__Source material__
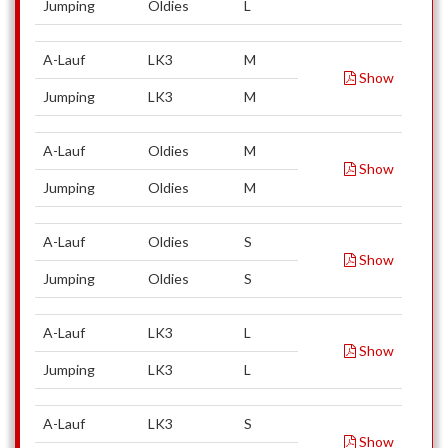
Jumping
Oldies
L
A-Lauf
LK3
M
Show
Jumping
LK3
M
A-Lauf
Oldies
M
Show
Jumping
Oldies
M
A-Lauf
Oldies
S
Show
Jumping
Oldies
S
A-Lauf
LK3
L
Show
Jumping
LK3
L
A-Lauf
LK3
S
Show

__What the task requires__
Retype every entry above exactly and, please, skip the pictures.

__Solved exercise__
Jumping
Oldies
L
A-Lauf
LK3
M
Show
Jumping
LK3
M
A-Lauf
Oldies
M
Show
Jumping
Oldies
M
A-Lauf
Oldies
S
Show
Jumping
Oldies
S
A-Lauf
LK3
L
Show
Jumping
LK3
L
A-Lauf
LK3
S
Show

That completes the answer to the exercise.